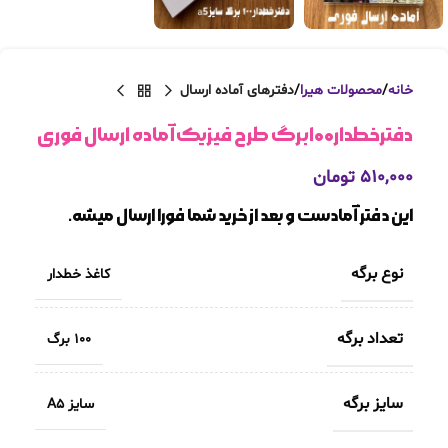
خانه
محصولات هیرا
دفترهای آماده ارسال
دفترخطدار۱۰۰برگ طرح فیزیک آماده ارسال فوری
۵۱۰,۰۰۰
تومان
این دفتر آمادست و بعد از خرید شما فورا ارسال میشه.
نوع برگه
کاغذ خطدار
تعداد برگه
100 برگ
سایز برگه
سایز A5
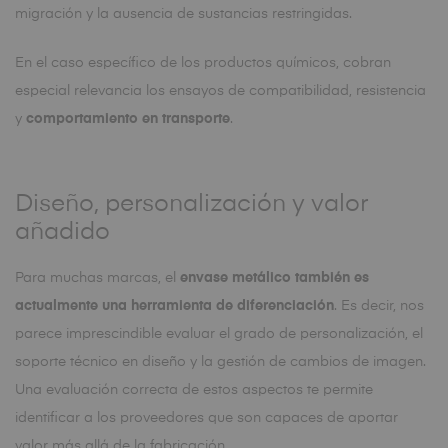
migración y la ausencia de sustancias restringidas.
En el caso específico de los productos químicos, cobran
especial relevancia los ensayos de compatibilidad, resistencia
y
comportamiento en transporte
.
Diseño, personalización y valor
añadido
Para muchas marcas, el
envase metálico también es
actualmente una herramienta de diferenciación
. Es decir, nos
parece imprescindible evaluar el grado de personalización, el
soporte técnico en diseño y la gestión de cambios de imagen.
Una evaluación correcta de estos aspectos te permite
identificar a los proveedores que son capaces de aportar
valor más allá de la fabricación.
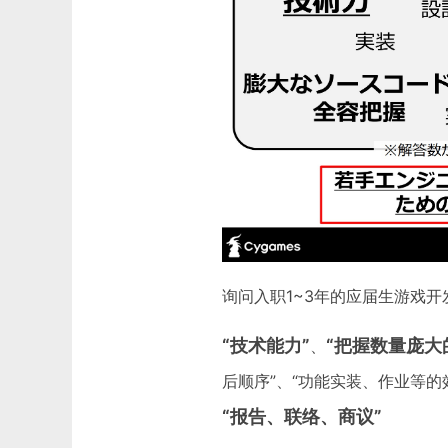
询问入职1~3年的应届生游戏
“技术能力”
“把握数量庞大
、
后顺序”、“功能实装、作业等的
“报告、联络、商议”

### PROBLEM REQUIREMENTS
Copy out only the lines beginning at the line with "محصولات هیرا" and ending at the last line of the entries. Keep them exact; drop pictures.

### ANSWER TO THIS TASK
محصولات هیرا
دفترهای آماده ارسال
دفترخطدار۱۰۰برگ طرح فیزیک آماده ارسال فوری
۵۱۰,۰۰۰
تومان
این دفتر آمادست و بعد از خرید شما فورا ارسال میشه.
نوع برگه
کاغذ خطدار
تعداد برگه
100 برگ
سایز برگه
سایز A5
migración y la ausencia de sustancias restringidas.
En el caso específico de los productos químicos, cobran
especial relevancia los ensayos de compatibilidad, resistencia
y
comportamiento en transporte
.
Diseño, personalización y valor
añadido
Para muchas marcas, el
envase metálico también es
actualmente una herramienta de diferenciación
. Es decir, nos
parece imprescindible evaluar el grado de personalización, el
soporte técnico en diseño y la gestión de cambios de imagen.
Una evaluación correcta de estos aspectos te permite
identificar a los proveedores que son capaces de aportar
valor más allá de la fabricación.
询问入职1~3年的应届生游戏
“技术能力”
“把握数量庞大
、
后顺序”、“功能实装、作业等的
“报告、联络、商议”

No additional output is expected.